Konstantinos I. Logothetopoulos (; 1 August 1878 – 6 July 1961) was a distinguished Greek medical doctor who became Prime Minister of Greece, directing the Greek collaborationist government during the Axis occupation of Greece during World War II.

Early life
Logothetopoulos was born in Nafplion in 1878.

Education and Career
Logothetopoulos studied medicine in Munich and remained in the German Empire, practicing and teaching medicine until 1910, at which time he relocated to Athens. In Greece, he founded a private clinic and served in both the First Balkan War (1912–1913) and the  Second Balkan War (1913) as a doctor. He was discharged in 1916, resuming private medical practice until 1922 when he was again conscripted during the Greco-Turkish War to serve in the Army Hospital of Athens.
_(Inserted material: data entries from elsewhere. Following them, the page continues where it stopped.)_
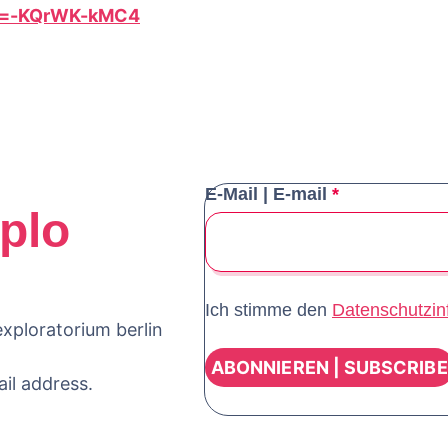
?v=-KQrWK-kMC4
E-Mail | E-mail
*
plo
Ich stimme den
Datenschutzin
xploratorium berlin
ail address.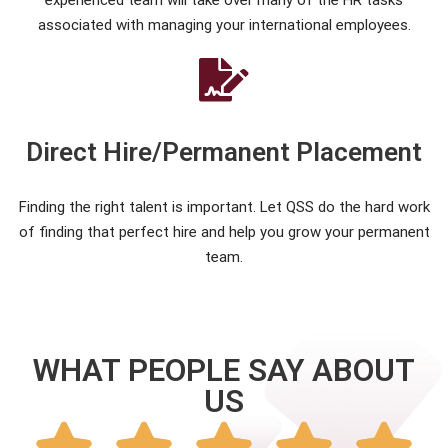
experienced team will take over many of the HR tasks
associated with managing your international employees.
Direct Hire/Permanent Placement
Finding the right talent is important. Let QSS do the hard work
of finding that perfect hire and help you grow your permanent
team.
WHAT PEOPLE SAY ABOUT
US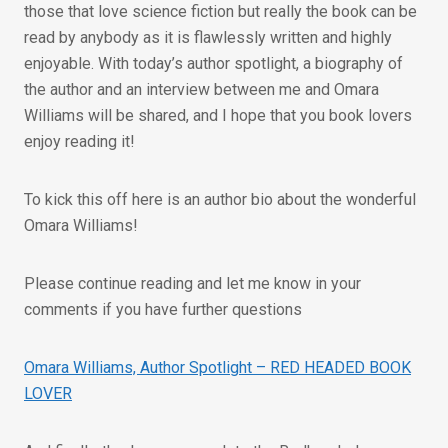
those that love science fiction but really the book can be
read by anybody as it is flawlessly written and highly
enjoyable. With today’s author spotlight, a biography of
the author and an interview between me and Omara
Williams will be shared, and I hope that you book lovers
enjoy reading it!
To kick this off here is an author bio about the wonderful
Omara Williams!
Please continue reading and let me know in your
comments if you have further questions
Omara Williams, Author Spotlight – RED HEADED BOOK
LOVER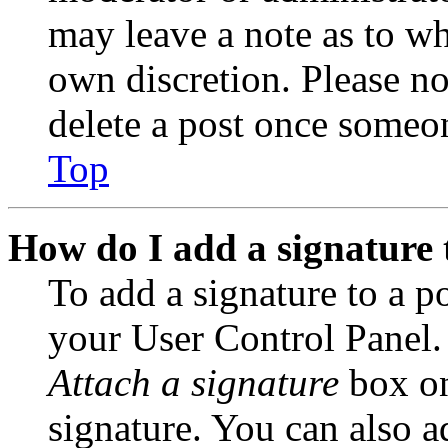
may leave a note as to wh
own discretion. Please no
delete a post once someon
Top
How do I add a signature 
To add a signature to a po
your User Control Panel.
Attach a signature
box on
signature. You can also ad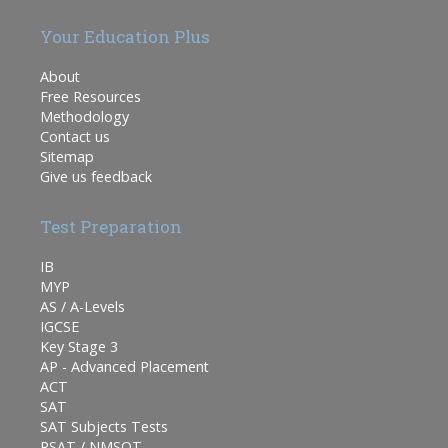
Your Education Plus
About
Free Resources
Methodology
Contact us
Sitemap
Give us feedback
Test Preparation
IB
MYP
AS / A-Levels
IGCSE
Key Stage 3
AP - Advanced Placement
ACT
SAT
SAT Subjects Tests
PSAT / NMSQT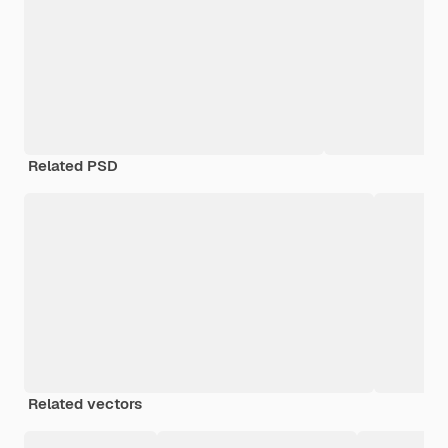
Related PSD
Related vectors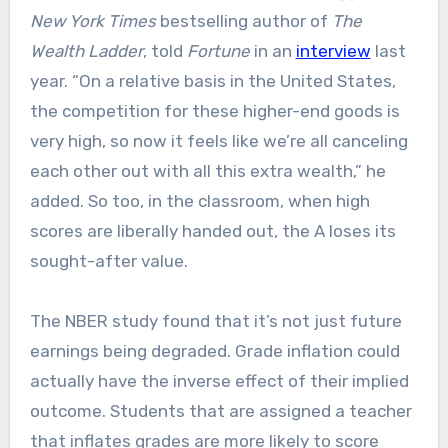
New York Times
bestselling author of
The
Wealth Ladder
, told
Fortune
in an
interview
last
year. “On a relative basis in the United States,
the competition for these higher-end goods is
very high, so now it feels like we’re all canceling
each other out with all this extra wealth,” he
added. So too, in the classroom, when high
scores are liberally handed out, the A loses its
sought-after value.
The NBER study found that it’s not just future
earnings being degraded. Grade inflation could
actually have the inverse effect of their implied
outcome. Students that are assigned a teacher
that inflates grades are more likely to score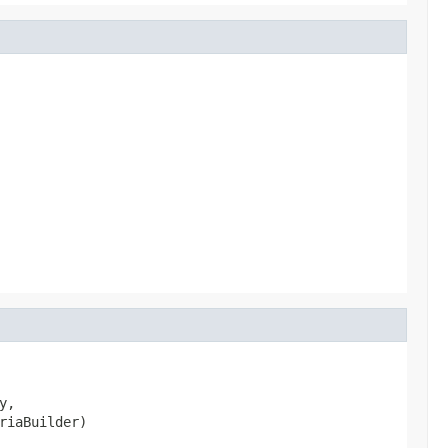
,

riaBuilder)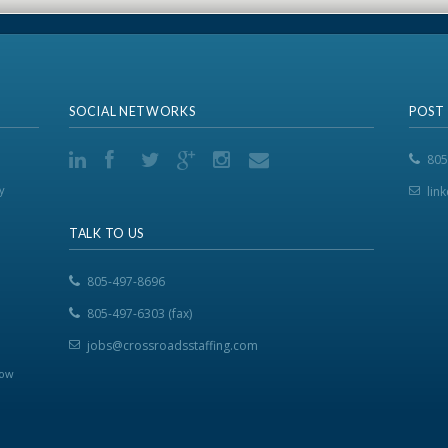
SOCIAL NETWORKS
POST
805
y
lin
TALK TO US
805-497-8696
805-497-6303 (fax)
jobs@crossroadsstaffing.com
now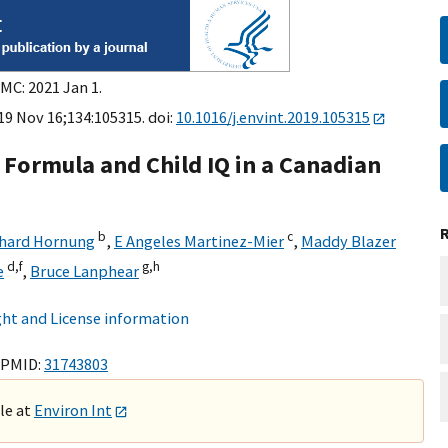
MC: 2021 Jan 1.
19 Nov 16;134:105315. doi:
10.1016/j.envint.2019.105315
 Formula and Child IQ in a Canadian
b
c
chard Hornung
,
E Angeles Martinez-Mier
,
Maddy Blazer
d,
f
g,
h
e
,
Bruce Lanphear
ht and License information
 PMID:
31743803
ble at
Environ Int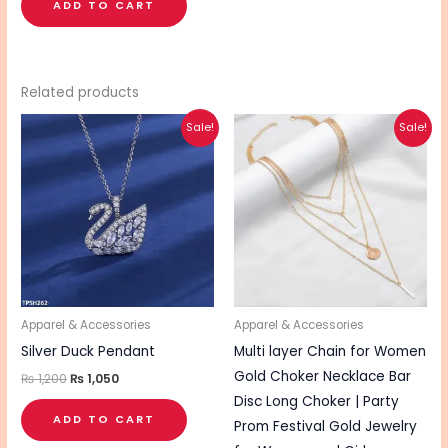
ADD TO CART
Related products
Original
Current
Original
Current
Sale!
Sale!
price
price
price
price
was:
is:
was:
is:
₨ 1,200.
₨ 1,050.
₨ 340.
₨ 270.
Apparel & Accessories
Apparel & Accessories
Silver Duck Pendant
Multi layer Chain for Women
Gold Choker Necklace Bar
₨
1,200
₨
1,050
Disc Long Choker | Party
ADD TO CART
Prom Festival Gold Jewelry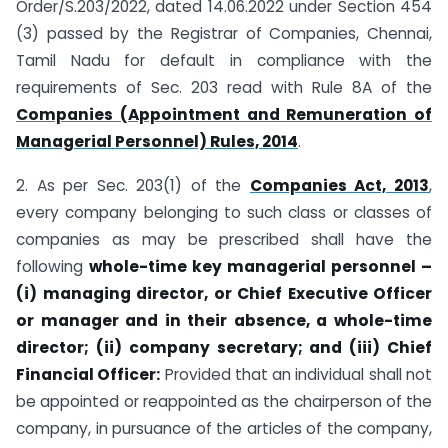
Order/S.203/2022, dated 14.06.2022 under Section 454
(3) passed by the Registrar of Companies, Chennai,
Tamil Nadu for default in compliance with the
requirements of Sec. 203 read with Rule 8A of the
Companies (Appointment and Remuneration of
Managerial Personnel) Rules, 2014
.
2. As per Sec. 203(1) of the
Companies Act, 2013
,
every company belonging to such class or classes of
companies as may be prescribed shall have the
following
whole-time key managerial personnel –
(i) managing director, or Chief Executive Officer
or manager and in their absence, a whole-time
director; (ii) company secretary; and (iii) Chief
Financial Officer:
Provided that an individual shall not
be appointed or reappointed as the chairperson of the
company, in pursuance of the articles of the company,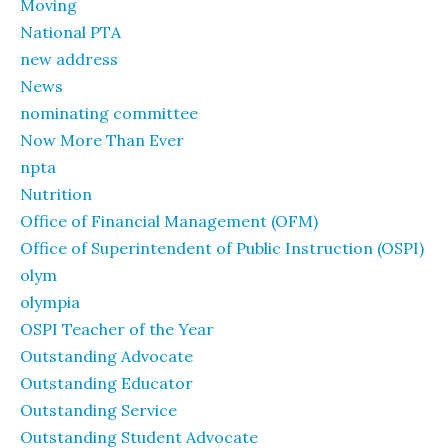
Moving
National PTA
new address
News
nominating committee
Now More Than Ever
npta
Nutrition
Office of Financial Management (OFM)
Office of Superintendent of Public Instruction (OSPI)
olym
olympia
OSPI Teacher of the Year
Outstanding Advocate
Outstanding Educator
Outstanding Service
Outstanding Student Advocate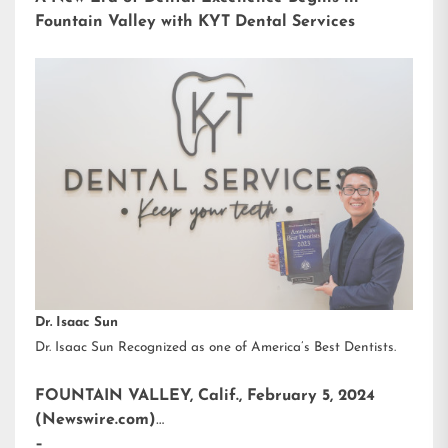
Fountain Valley with KYT Dental Services
Dr. Isaac Sun
Dr. Isaac Sun Recognized as one of America’s Best Dentists.
FOUNTAIN VALLEY, Calif., February 5, 2024
(Newswire.com)
–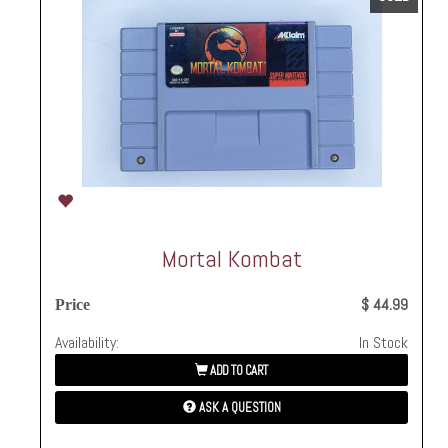
Mortal Kombat
$ 44.99
Price
Availability:
In Stock
ADD TO CART
ASK A QUESTION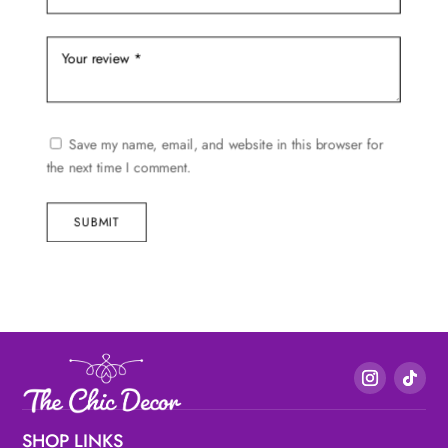
Save my name, email, and website in this browser for
the next time I comment.
SUBMIT
SHOP LINKS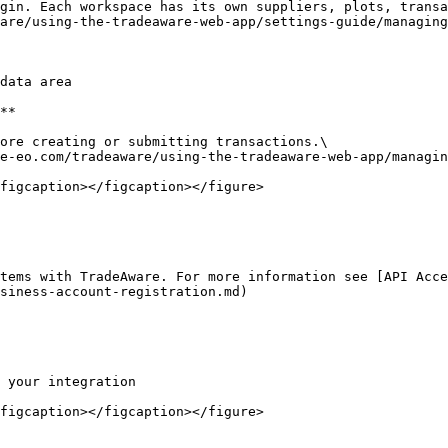
gin. Each workspace has its own suppliers, plots, transa
are/using-the-tradeaware-web-app/settings-guide/managing
data area

**

ore creating or submitting transactions.\

e-eo.com/tradeaware/using-the-tradeaware-web-app/managin
figcaption></figcaption></figure>

tems with TradeAware. For more information see [API Acce
siness-account-registration.md)

 your integration

figcaption></figcaption></figure>
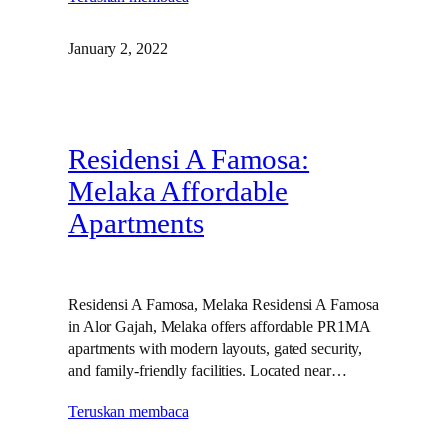
January 2, 2022
Residensi A Famosa:
Melaka Affordable
Apartments
Residensi A Famosa, Melaka Residensi A Famosa
in Alor Gajah, Melaka offers affordable PR1MA
apartments with modern layouts, gated security,
and family‑friendly facilities. Located near…
Teruskan membaca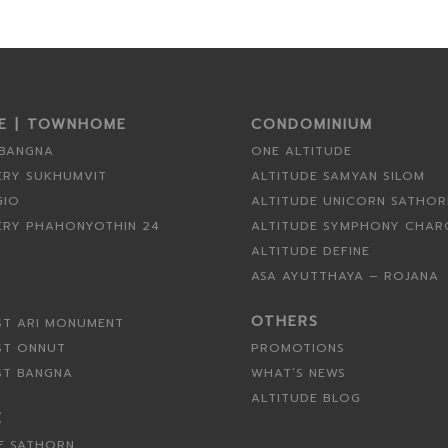
SE | TOWNHOME
CONDOMINIUM
 BANGNA
ONE ALTITUDE
ERY SUKHUMVIT
ALTITUDE SAMYAN SILOM
GIO
ALTITUDE UNICORN SATHO
ERY PHAHONYOTHIN 24
ALTITUDE SYMPHONY CHA
ALTITUDE DEFINE
ASA AYUTTHAYA – ROJANA
OTHERS
ST ARI MONUMENT
ST ONNUT
PROMOTIONS
ST BANGNA
WHAT’S NEWS
ALTITUDE BLOG
E
E SATHORN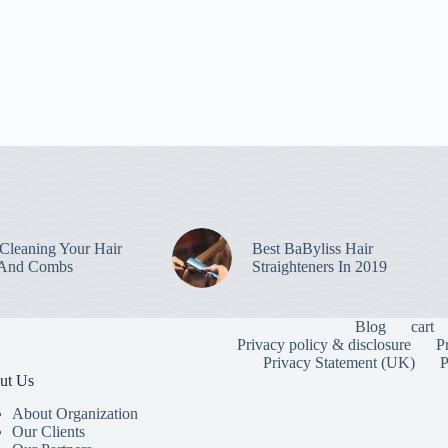
leaning Your Hair
Best BaByliss Hair
 And Combs
Straighteners In 2019
Blog
cart
Privacy policy & disclosure
P
Privacy Statement (UK)
P
ut Us
About Organization
Our Clients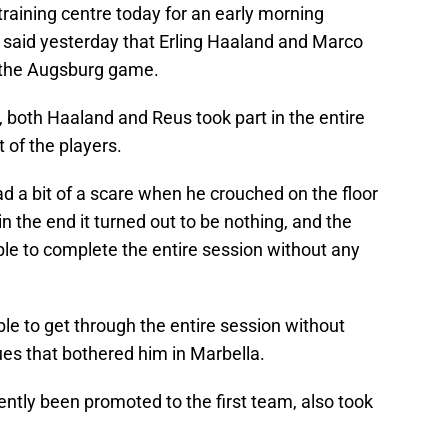
 training centre today for an early morning
 said yesterday that Erling Haaland and Marco
 the Augsburg game.
, both Haaland and Reus took part in the entire
t of the players.
d a bit of a scare when he crouched on the floor
in the end it turned out to be nothing, and the
e to complete the entire session without any
le to get through the entire session without
ues that bothered him in Marbella.
ntly been promoted to the first team, also took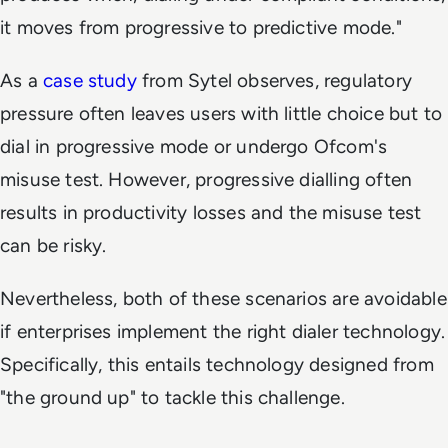
it moves from progressive to predictive mode."
As a
case study
from Sytel observes, regulatory
pressure often leaves users with little choice but to
dial in progressive mode or undergo Ofcom's
misuse test. However, progressive dialling often
results in productivity losses and the misuse test
can be risky.
Nevertheless, both of these scenarios are avoidable
if enterprises implement the right dialer technology.
Specifically, this entails technology designed from
"the ground up" to tackle this challenge.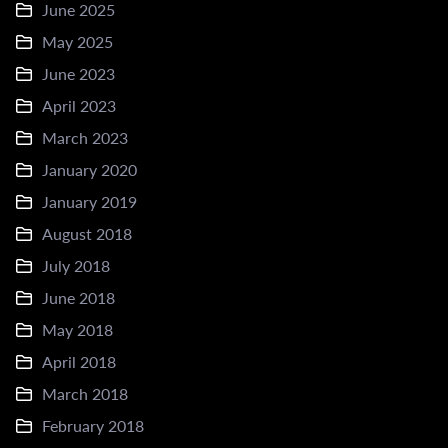
June 2025
May 2025
June 2023
April 2023
March 2023
January 2020
January 2019
August 2018
July 2018
June 2018
May 2018
April 2018
March 2018
February 2018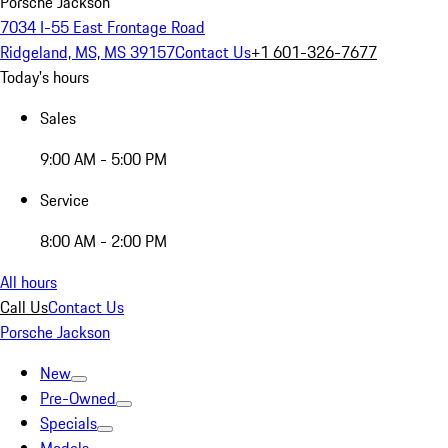
Porsche Jackson
7034 I-55 East Frontage Road
Ridgeland, MS, MS 39157
Contact Us
+1 601-326-7677
Today's hours
Sales
9:00 AM - 5:00 PM
Service
8:00 AM - 2:00 PM
All hours
Call Us
Contact Us
Porsche Jackson
New
Pre-Owned
Specials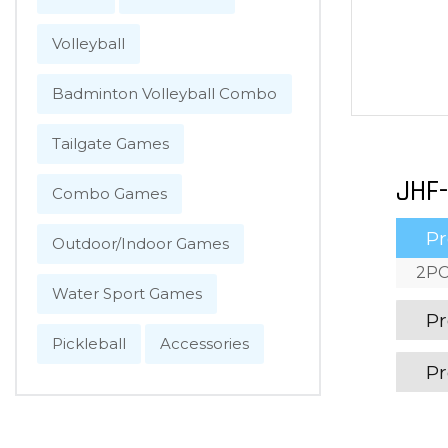
Volleyball
Badminton Volleyball Combo
Tailgate Games
JHF-
Combo Games
Pr
Outdoor/Indoor Games
2PC
Water Sport Games
Pr
Pickleball
Accessories
Pr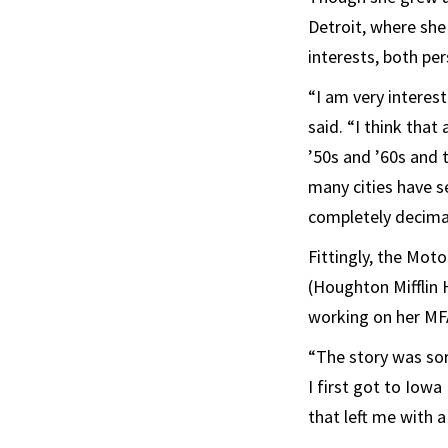
Detroit, where she
interests, both per
“I am very interes
said. “I think that
’50s and ’60s and 
many cities have s
completely decima
Fittingly, the Mot
(Houghton Mifflin 
working on her MF
“The story was sor
I first got to Iowa
that left me with 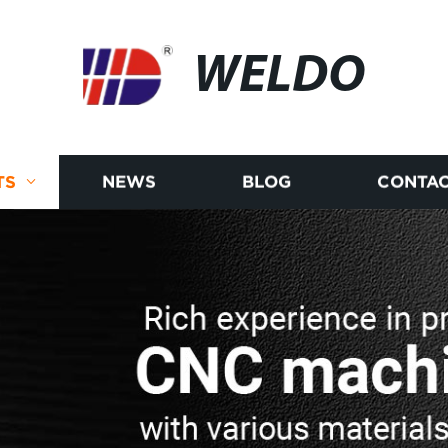
WELDO
TS
NEWS
BLOG
CONTAC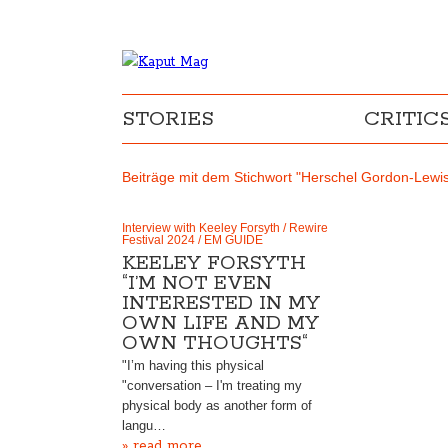
STORIES
CRITIC
Beiträge mit dem Stichwort "Herschel Gordon-Lewi
Interview with Keeley Forsyth / Rewire
Festival 2024 / EM GUIDE
KEELEY FORSYTH
“I’M NOT EVEN
INTERESTED IN MY
OWN LIFE AND MY
OWN THOUGHTS“
"I’m having this physical
"conversation – I'm treating my
physical body as another form of
langu…
» read more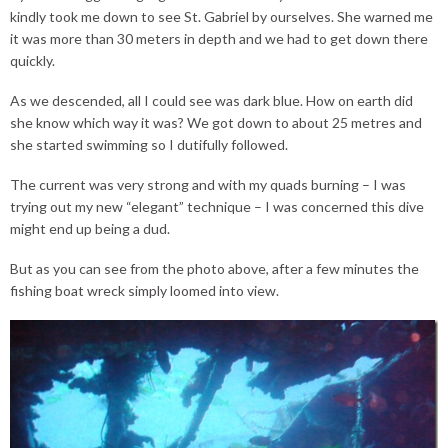
kindly took me down to see St. Gabriel by ourselves. She warned me
it was more than 30 meters in depth and we had to get down there
quickly.
As we descended, all I could see was dark blue. How on earth did
she know which way it was? We got down to about 25 metres and
she started swimming so I dutifully followed.
The current was very strong and with my quads burning – I was
trying out my new “elegant” technique – I was concerned this dive
might end up being a dud.
But as you can see from the photo above, after a few minutes the
fishing boat wreck simply loomed into view.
After the end of the war in 1922, Logothetopoulos became professor of gynaecology at the National and Kapodistrian University of Athens. Eventually he became Dean of the University. During his tenure at the university, he taught and assisted many young doctors in their studies including future politician Grigoris Lambrakis.

When Greece capitulated to Nazi Germany after the "Battle of Greece" during World War II, Logothetopoulos, who spoke the German language fluently and was married to the niece of Field Marshal Wilhelm List, was appointed Vice President and Minister of Education in the first collaborationist government of Gen. Georgios Tsolakoglou. After Tsolakoglou was removed from office, he served as Prime Minister between 2 December 1942 and 7 April 1943, when he was replaced by Ioannis Rallis.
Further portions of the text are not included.